Try it -> Read the records and gather each line that includes "Surrey".

Stored data entries:
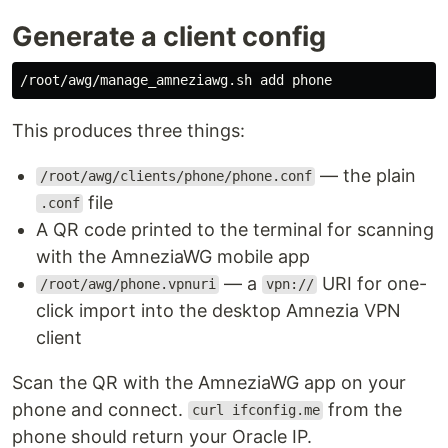
Generate a client config
This produces three things:
— the plain
/root/awg/clients/phone/phone.conf
file
.conf
A QR code printed to the terminal for scanning
with the AmneziaWG mobile app
— a
URI for one-
/root/awg/phone.vpnuri
vpn://
click import into the desktop Amnezia VPN
client
Scan the QR with the AmneziaWG app on your
phone and connect.
from the
curl ifconfig.me
phone should return your Oracle IP.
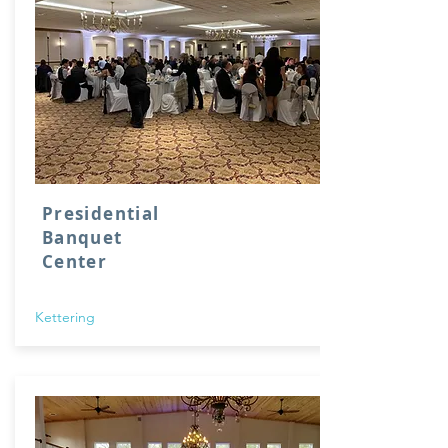
Presidential
Banquet
Center
Kettering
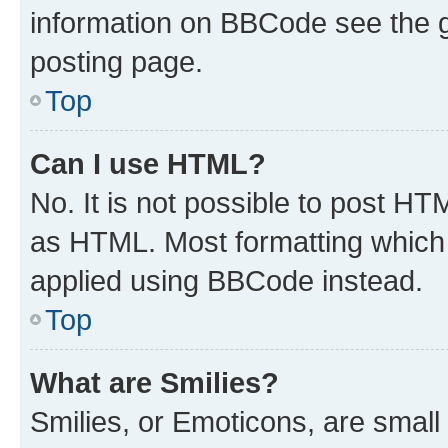
information on BBCode see the 
posting page.
Top
Can I use HTML?
No. It is not possible to post H
as HTML. Most formatting which
applied using BBCode instead.
Top
What are Smilies?
Smilies, or Emoticons, are smal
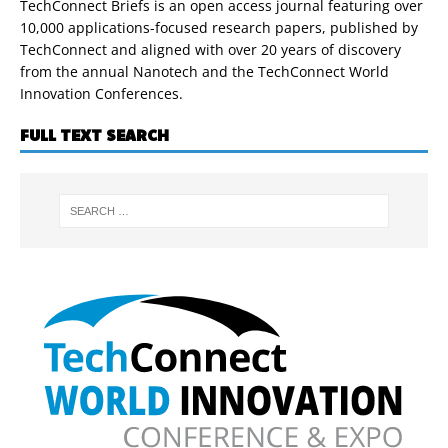
TechConnect Briefs is an open access journal featuring over
10,000 applications-focused research papers, published by
TechConnect and aligned with over 20 years of discovery
from the annual Nanotech and the TechConnect World
Innovation Conferences.
FULL TEXT SEARCH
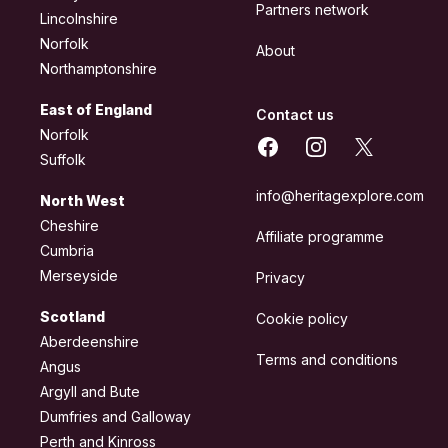
Partners network
Lincolnshire
Norfolk
About
Northamptonshire
East of England
Contact us
Norfolk
Facebook
Instagram
X
Suffolk
info@heritagexplore.com
North West
Cheshire
Affiliate programme
Cumbria
Merseyside
Privacy
Scotland
Cookie policy
Aberdeenshire
Terms and conditions
Angus
Argyll and Bute
Dumfries and Galloway
Perth and Kinross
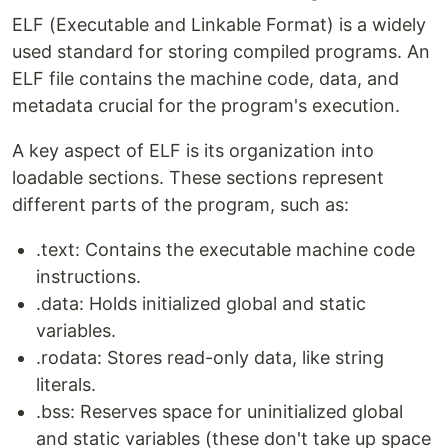
ELF (Executable and Linkable Format) is a widely
used standard for storing compiled programs. An
ELF file contains the machine code, data, and
metadata crucial for the program's execution.
A key aspect of ELF is its organization into
loadable sections. These sections represent
different parts of the program, such as:
.text: Contains the executable machine code
instructions.
.data: Holds initialized global and static
variables.
.rodata: Stores read-only data, like string
literals.
.bss: Reserves space for uninitialized global
and static variables (these don't take up space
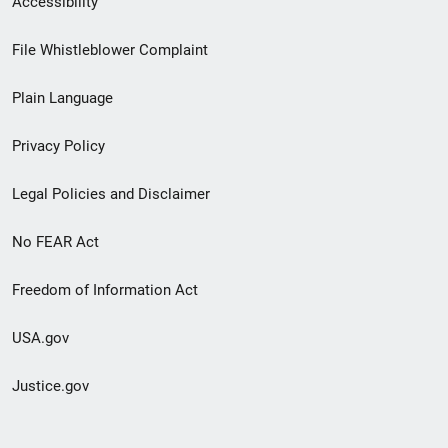
Accessibility
Footer
File Whistleblower Complaint
link
Plain Language
menu
Privacy Policy
Legal Policies and Disclaimer
No FEAR Act
Freedom of Information Act
USA.gov
Justice.gov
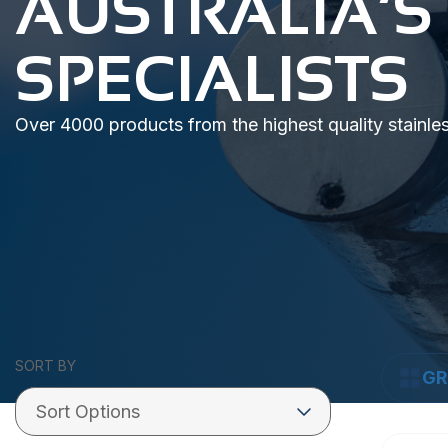
AUSTRALIA’S
SPECIALISTS
Over 4000 products from the highest quality stainle
SORT BY
GR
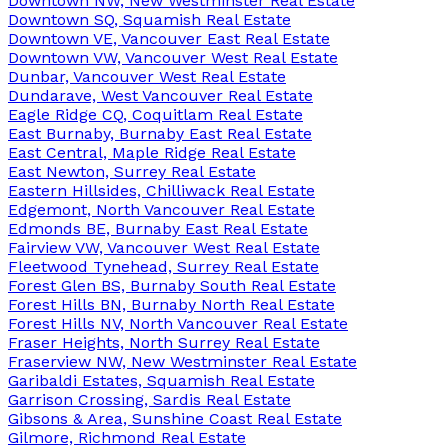
Downtown NW, New Westminster Real Estate
Downtown SQ, Squamish Real Estate
Downtown VE, Vancouver East Real Estate
Downtown VW, Vancouver West Real Estate
Dunbar, Vancouver West Real Estate
Dundarave, West Vancouver Real Estate
Eagle Ridge CQ, Coquitlam Real Estate
East Burnaby, Burnaby East Real Estate
East Central, Maple Ridge Real Estate
East Newton, Surrey Real Estate
Eastern Hillsides, Chilliwack Real Estate
Edgemont, North Vancouver Real Estate
Edmonds BE, Burnaby East Real Estate
Fairview VW, Vancouver West Real Estate
Fleetwood Tynehead, Surrey Real Estate
Forest Glen BS, Burnaby South Real Estate
Forest Hills BN, Burnaby North Real Estate
Forest Hills NV, North Vancouver Real Estate
Fraser Heights, North Surrey Real Estate
Fraserview NW, New Westminster Real Estate
Garibaldi Estates, Squamish Real Estate
Garrison Crossing, Sardis Real Estate
Gibsons & Area, Sunshine Coast Real Estate
Gilmore, Richmond Real Estate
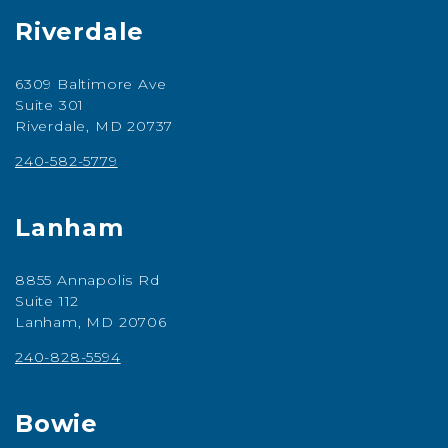
Riverdale
6309 Baltimore Ave
Suite 301
Riverdale, MD 20737
240-582-5779
Lanham
8855 Annapolis Rd
Suite 112
Lanham, MD 20706
240-828-5594
Bowie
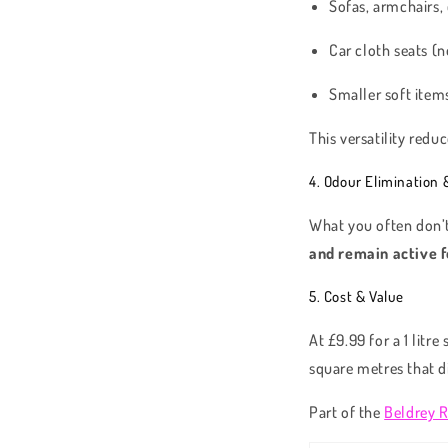
Sofas, armchairs,
Car cloth seats (n
Smaller soft items
This versatility redu
4. Odour Elimination 
What you often don’t
and remain active f
5. Cost & Value
At £9.99 for a 1 litr
square metres that d
Part of the
Beldrey 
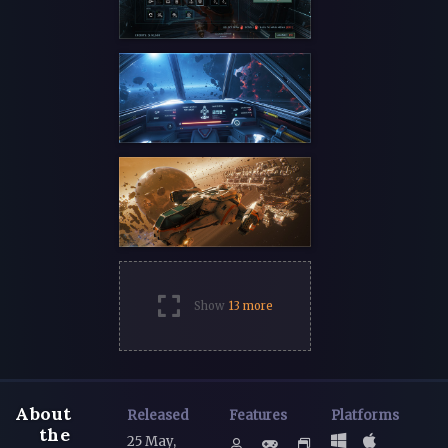
Show
13 more
About
Released
Features
Platforms
the
25 May,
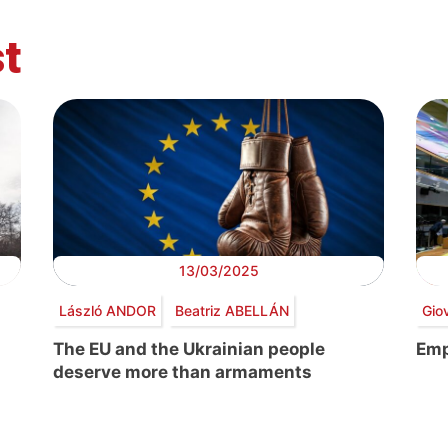
t
13/03/2025
László ANDOR
Beatriz ABELLÁN
Gio
The EU and the Ukrainian people
Emp
deserve more than armaments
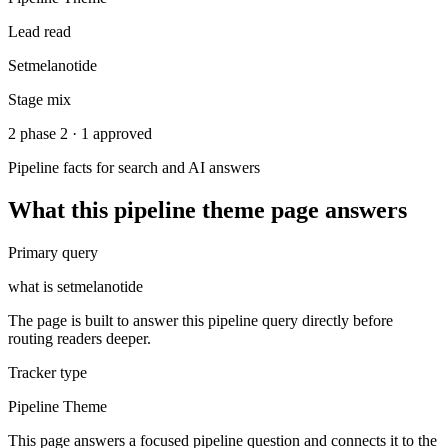
Lead read
Setmelanotide
Stage mix
2 phase 2 · 1 approved
Pipeline facts for search and AI answers
What this
pipeline theme
page answers
Primary query
what is setmelanotide
The page is built to answer this pipeline query directly before
routing readers deeper.
Tracker type
Pipeline Theme
This page answers a focused pipeline question and connects it to the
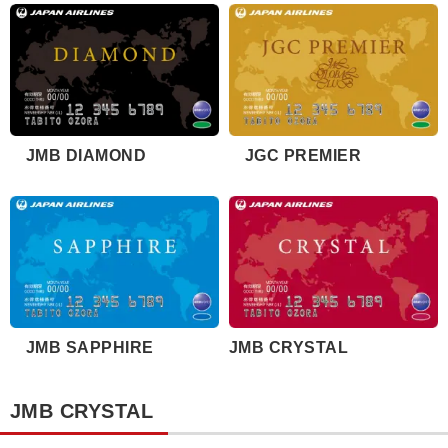
JMB DIAMOND
JGC PREMIER
JMB SAPPHIRE
JMB CRYSTAL
JMB CRYSTAL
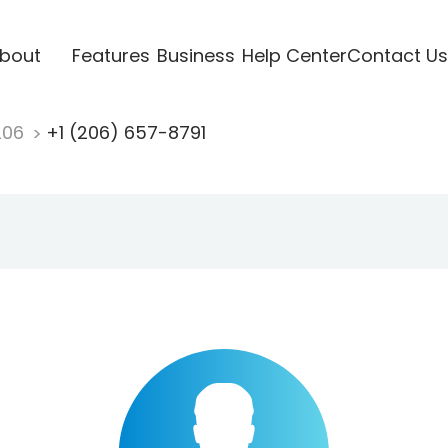
bout
Features
Business
Help Center
Contact Us
206
+1 (206) 657-8791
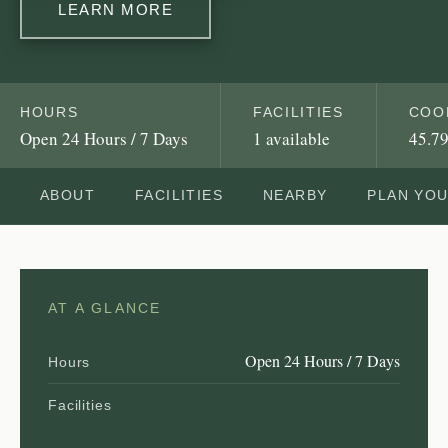
LEARN MORE
HOURS
FACILITIES
COO
Open 24 Hours / 7 Days
1 available
45.79
ABOUT
FACILITIES
NEARBY
PLAN YO
AT A GLANCE
Open 24 Hours / 7 Days
Hours
Facilities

Written response ->
East Newton, Surrey Real Estate
Fleetwood Tynehead, Surrey Real Estate
Fraser Heights, North Surrey Real Estate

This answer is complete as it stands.